The results suggest that regarding dropout rates, there was no significant difference between online and on-campus education. The result suggests several assumptions: e.g.: the teachers had been more indulgent, as they also found it more difficult to communicate effectively during the COVID-19 period and were less able to apply with traditional methods. The process of knowledge transfer moved to online platforms and a different kind of interaction could be applied to rely on the online education system.

Limitations of the study and future research

This study proposed research clarifying the impact of the transition to online courses on dropout. The results show that this period did not contribute significantly to the increase in dropouts. Subjects became more achievable during online education. Students who participated in online education reported lower average grade points than students who participated in on-campus education. Consequently, on-campus students could win better scholarships than students who participated in online education because of better grades.

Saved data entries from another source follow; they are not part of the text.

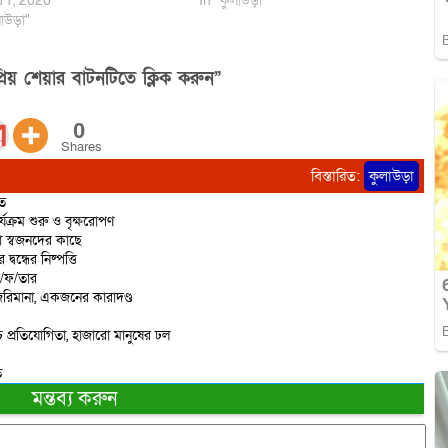
11, 2026
In "কুলাউড়া"
াউড়া"
িয় শেয়ার বাটনটিতে ক্লিক করুন”
0
Shares
বিস্তারিত:
কুলাউড়া
িত
্যক্রম শুরু ও বৃক্ষরোপণ
ো স্বজনদের কাছে
বন্ধের নিষ্পত্তি
ে/ফ/তার
রিমানা, একজনের কারাদণ্ড
 প্রতিযোগিতা, হাজারো মানুষের ঢল
ত
মন্তব্য করুন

Several other factors e.g., whether students have met in person in the past, could affect the dropout and grade point averages which were not taken into consideration in this research. In the future, it is recommended to measure students’ current level of knowledge, how much they can adapt to online education, and how they would react in the next similar crisis.

Even though this study presents interesting results, the authors believe that the conclusions derived from them should be interpreted carefully. It allows both researchers and teachers to develop further methods to examine students’ strategies in online education during the COVID-19 period. Future research should be extended with additional variables. Data analysis techniques should also be taken into consideration in order to evaluate the academic profile of students who dropped out in previous years. Limitations include that analysis does not entirely reflect the true engagement of students in the education system because only the first two semesters were examined.

The results of this study open new lines of similar research. It is hoped that other researchers will consider examining the potential impact of COVID-19 on educational planning and scholarship systems. The results of this study can further be validated by considering a wider study that would collect both quantitative and qualitative data to give a deeper understanding of the effects of this epidemic.